'''
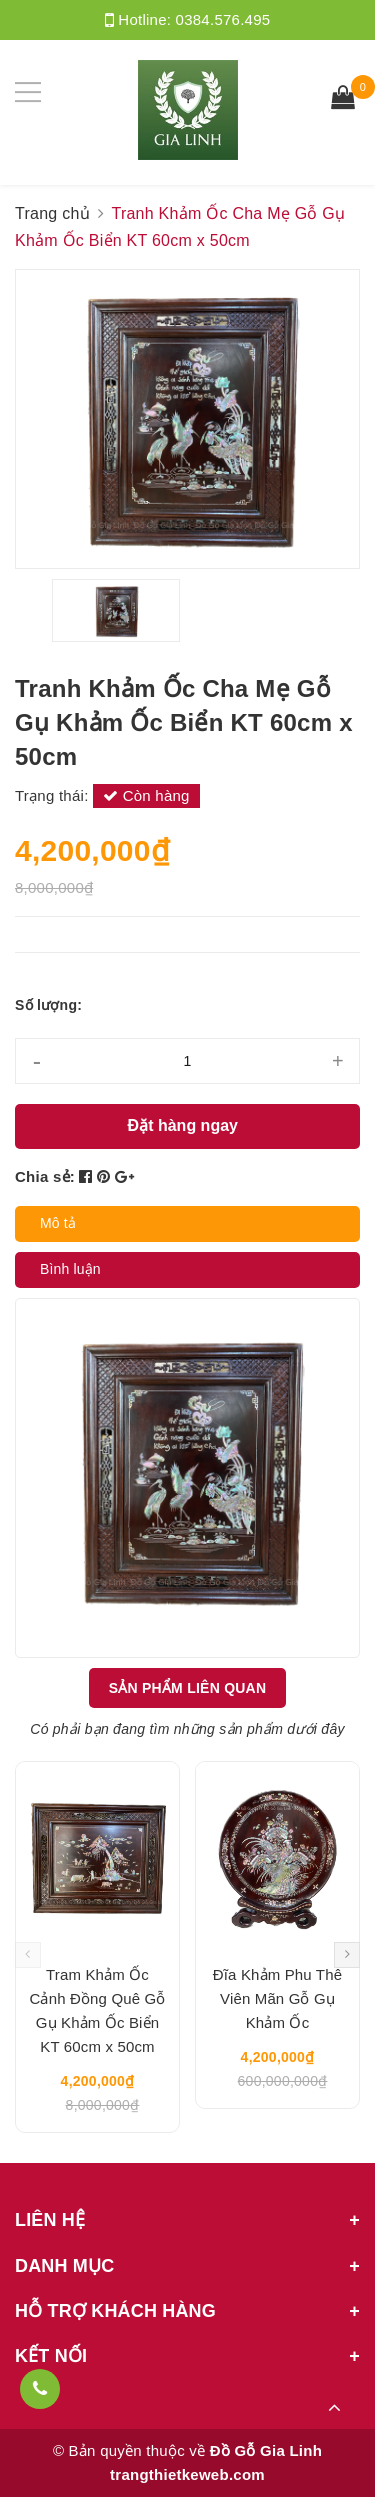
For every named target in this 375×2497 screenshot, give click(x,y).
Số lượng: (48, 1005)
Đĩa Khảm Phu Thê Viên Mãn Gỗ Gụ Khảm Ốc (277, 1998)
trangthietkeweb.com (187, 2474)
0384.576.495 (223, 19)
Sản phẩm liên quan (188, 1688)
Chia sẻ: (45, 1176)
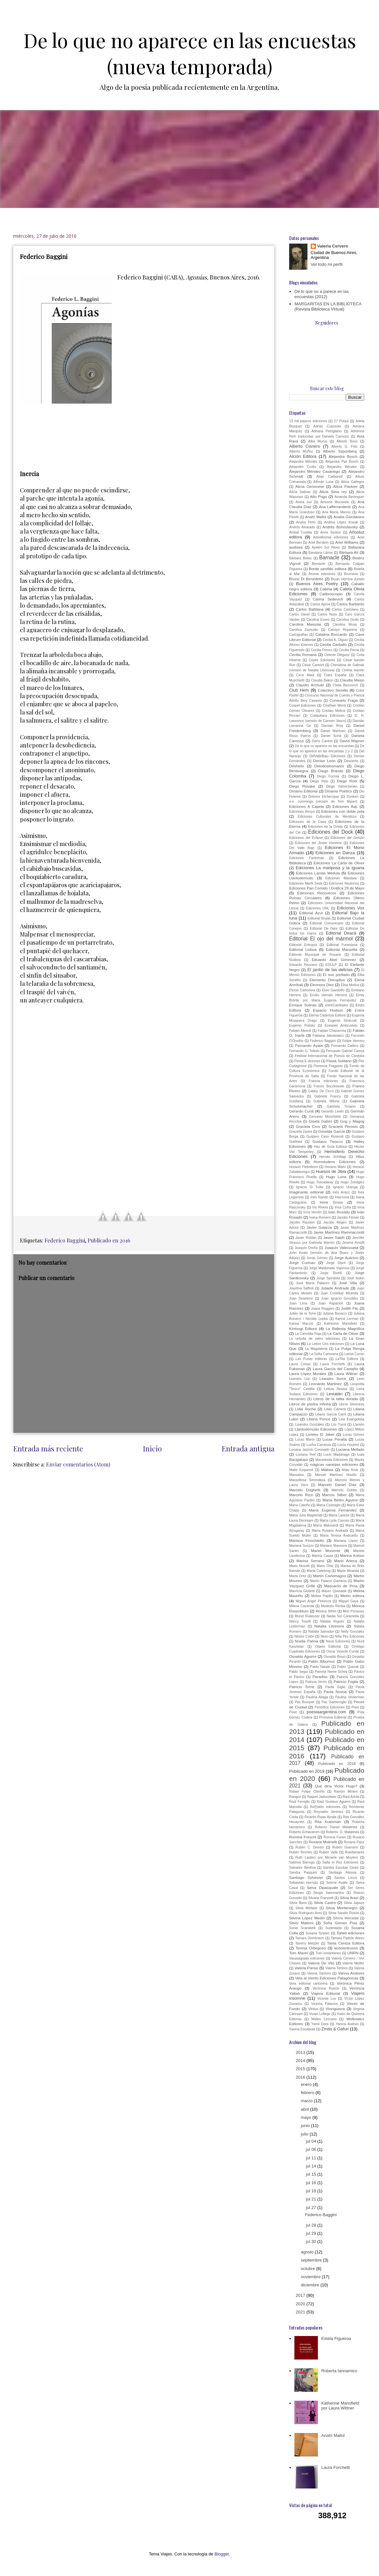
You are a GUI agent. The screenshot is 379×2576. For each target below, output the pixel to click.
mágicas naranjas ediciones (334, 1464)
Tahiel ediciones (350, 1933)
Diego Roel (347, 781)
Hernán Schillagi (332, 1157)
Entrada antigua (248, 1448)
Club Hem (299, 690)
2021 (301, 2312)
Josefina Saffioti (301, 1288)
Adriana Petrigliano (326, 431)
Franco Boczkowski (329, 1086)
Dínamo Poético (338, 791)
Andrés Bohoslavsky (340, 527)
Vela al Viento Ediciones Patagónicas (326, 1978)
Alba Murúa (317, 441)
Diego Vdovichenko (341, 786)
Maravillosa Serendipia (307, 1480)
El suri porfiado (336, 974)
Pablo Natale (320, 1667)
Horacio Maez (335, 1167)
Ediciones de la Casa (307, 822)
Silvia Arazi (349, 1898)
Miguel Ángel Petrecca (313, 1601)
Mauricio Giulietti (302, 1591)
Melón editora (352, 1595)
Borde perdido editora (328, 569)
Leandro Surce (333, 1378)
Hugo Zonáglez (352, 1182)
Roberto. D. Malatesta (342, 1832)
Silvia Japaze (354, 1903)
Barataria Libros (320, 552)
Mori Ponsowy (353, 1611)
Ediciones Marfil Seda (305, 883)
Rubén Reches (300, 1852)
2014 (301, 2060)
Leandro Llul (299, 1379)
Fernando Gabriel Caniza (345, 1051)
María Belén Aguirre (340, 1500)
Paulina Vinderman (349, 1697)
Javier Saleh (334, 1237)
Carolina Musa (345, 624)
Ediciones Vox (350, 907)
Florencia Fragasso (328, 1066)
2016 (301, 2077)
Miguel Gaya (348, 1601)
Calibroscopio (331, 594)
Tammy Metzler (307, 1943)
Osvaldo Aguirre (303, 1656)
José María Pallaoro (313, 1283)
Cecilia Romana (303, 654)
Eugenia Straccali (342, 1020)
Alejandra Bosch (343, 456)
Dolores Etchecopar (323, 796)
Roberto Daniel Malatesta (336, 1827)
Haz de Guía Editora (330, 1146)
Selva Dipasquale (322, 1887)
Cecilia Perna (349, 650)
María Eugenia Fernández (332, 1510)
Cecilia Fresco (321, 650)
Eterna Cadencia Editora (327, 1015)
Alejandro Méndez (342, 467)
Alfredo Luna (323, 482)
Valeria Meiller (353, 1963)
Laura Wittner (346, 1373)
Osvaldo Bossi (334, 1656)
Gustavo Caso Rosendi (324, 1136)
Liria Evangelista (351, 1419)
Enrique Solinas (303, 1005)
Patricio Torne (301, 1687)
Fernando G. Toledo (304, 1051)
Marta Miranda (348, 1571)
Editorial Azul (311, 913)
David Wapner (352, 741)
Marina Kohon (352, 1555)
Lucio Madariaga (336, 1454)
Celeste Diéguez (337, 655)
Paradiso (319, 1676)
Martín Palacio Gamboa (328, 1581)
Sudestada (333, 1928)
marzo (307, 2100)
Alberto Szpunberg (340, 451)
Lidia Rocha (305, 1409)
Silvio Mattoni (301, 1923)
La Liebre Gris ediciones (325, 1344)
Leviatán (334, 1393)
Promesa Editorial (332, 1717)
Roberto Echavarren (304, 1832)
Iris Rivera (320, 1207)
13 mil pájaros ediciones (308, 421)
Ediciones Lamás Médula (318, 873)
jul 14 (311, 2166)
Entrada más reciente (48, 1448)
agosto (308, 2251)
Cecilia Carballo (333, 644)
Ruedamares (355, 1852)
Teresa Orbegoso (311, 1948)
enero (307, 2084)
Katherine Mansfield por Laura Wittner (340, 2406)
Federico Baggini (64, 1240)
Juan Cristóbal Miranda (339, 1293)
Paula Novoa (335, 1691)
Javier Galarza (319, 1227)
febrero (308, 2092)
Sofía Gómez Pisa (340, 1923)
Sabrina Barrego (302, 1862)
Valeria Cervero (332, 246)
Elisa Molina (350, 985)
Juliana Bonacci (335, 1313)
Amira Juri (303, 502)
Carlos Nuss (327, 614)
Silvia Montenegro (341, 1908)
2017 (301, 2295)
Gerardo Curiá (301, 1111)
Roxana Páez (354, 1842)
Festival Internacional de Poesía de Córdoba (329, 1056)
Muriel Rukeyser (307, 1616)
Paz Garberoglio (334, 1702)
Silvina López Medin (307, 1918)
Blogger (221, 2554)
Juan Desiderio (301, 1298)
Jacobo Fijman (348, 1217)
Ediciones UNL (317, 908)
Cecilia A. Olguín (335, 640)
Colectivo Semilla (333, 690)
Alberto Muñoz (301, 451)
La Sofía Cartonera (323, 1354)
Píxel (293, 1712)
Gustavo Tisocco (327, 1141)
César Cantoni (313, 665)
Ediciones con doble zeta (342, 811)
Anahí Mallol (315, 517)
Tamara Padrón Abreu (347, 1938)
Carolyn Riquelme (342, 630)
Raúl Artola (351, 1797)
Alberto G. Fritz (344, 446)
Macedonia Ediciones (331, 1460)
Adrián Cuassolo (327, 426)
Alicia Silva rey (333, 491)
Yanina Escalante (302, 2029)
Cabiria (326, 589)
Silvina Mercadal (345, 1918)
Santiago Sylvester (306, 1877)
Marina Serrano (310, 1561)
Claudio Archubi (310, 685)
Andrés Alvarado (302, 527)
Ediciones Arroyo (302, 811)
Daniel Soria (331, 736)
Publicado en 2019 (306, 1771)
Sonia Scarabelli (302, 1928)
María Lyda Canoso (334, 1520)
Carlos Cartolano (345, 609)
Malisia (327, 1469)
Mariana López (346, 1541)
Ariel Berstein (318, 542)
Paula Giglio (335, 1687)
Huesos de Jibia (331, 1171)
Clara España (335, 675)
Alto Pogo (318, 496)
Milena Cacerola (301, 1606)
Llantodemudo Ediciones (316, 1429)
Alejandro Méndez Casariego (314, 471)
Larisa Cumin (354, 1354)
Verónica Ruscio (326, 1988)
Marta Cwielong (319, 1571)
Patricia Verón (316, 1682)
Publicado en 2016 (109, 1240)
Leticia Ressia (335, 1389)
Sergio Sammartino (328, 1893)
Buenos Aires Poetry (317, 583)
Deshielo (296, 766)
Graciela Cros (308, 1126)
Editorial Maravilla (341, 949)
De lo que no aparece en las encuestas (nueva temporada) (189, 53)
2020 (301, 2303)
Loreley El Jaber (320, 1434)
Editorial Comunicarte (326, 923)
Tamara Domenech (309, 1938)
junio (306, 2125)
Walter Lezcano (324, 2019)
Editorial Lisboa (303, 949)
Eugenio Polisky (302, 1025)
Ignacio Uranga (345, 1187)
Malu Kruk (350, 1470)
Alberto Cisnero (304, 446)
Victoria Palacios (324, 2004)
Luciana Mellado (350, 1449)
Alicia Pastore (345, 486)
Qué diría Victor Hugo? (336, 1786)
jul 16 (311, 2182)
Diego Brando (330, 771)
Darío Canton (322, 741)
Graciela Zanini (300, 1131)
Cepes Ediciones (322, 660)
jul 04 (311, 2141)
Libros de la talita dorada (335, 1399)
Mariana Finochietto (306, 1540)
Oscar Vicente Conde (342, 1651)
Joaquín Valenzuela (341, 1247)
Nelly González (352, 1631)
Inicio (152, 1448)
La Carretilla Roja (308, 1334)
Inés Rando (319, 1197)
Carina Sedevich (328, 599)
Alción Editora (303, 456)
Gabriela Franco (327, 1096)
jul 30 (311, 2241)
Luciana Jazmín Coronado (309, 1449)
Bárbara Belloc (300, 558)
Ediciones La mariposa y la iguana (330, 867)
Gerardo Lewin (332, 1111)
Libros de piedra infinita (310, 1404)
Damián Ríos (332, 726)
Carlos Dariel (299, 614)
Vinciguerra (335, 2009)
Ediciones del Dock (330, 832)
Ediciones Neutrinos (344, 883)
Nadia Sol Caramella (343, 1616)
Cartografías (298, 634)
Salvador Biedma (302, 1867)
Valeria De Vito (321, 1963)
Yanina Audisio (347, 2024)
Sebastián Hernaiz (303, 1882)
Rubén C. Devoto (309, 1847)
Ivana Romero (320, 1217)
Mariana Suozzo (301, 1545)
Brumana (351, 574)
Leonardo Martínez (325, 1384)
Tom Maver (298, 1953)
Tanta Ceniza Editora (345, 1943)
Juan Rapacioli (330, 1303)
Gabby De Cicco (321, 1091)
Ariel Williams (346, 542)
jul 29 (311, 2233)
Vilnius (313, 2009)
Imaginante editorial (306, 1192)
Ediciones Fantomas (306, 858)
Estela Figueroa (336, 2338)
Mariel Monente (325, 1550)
'''
> Task to complete
Set down the records above exactly as written, beginning with the first line and ending with the line that contains "Vela al Viento", and do not include pictures.

> Expected answer
For every named target in this 375×2497 screenshot, give click(x,y).
Số lượng: (48, 1005)
Đĩa Khảm Phu Thê Viên Mãn Gỗ Gụ Khảm Ốc (277, 1998)
trangthietkeweb.com (187, 2474)
0384.576.495 (223, 19)
Sản phẩm liên quan (188, 1688)
Chia sẻ: (45, 1176)
You are a GUI agent. The screenshot is 379×2576. For each target below, output the pixel to click.
mágicas naranjas ediciones (334, 1464)
Tahiel ediciones (350, 1933)
Diego Roel (347, 781)
Hernán Schillagi (332, 1157)
Entrada antigua (248, 1448)
Club Hem (299, 690)
2021 (301, 2312)
Josefina Saffioti (301, 1288)
Adriana Petrigliano (326, 431)
Franco Boczkowski (329, 1086)
Dínamo Poético (338, 791)
Andrés Bohoslavsky (340, 527)
Vela al Viento Ediciones Patagónicas (326, 1978)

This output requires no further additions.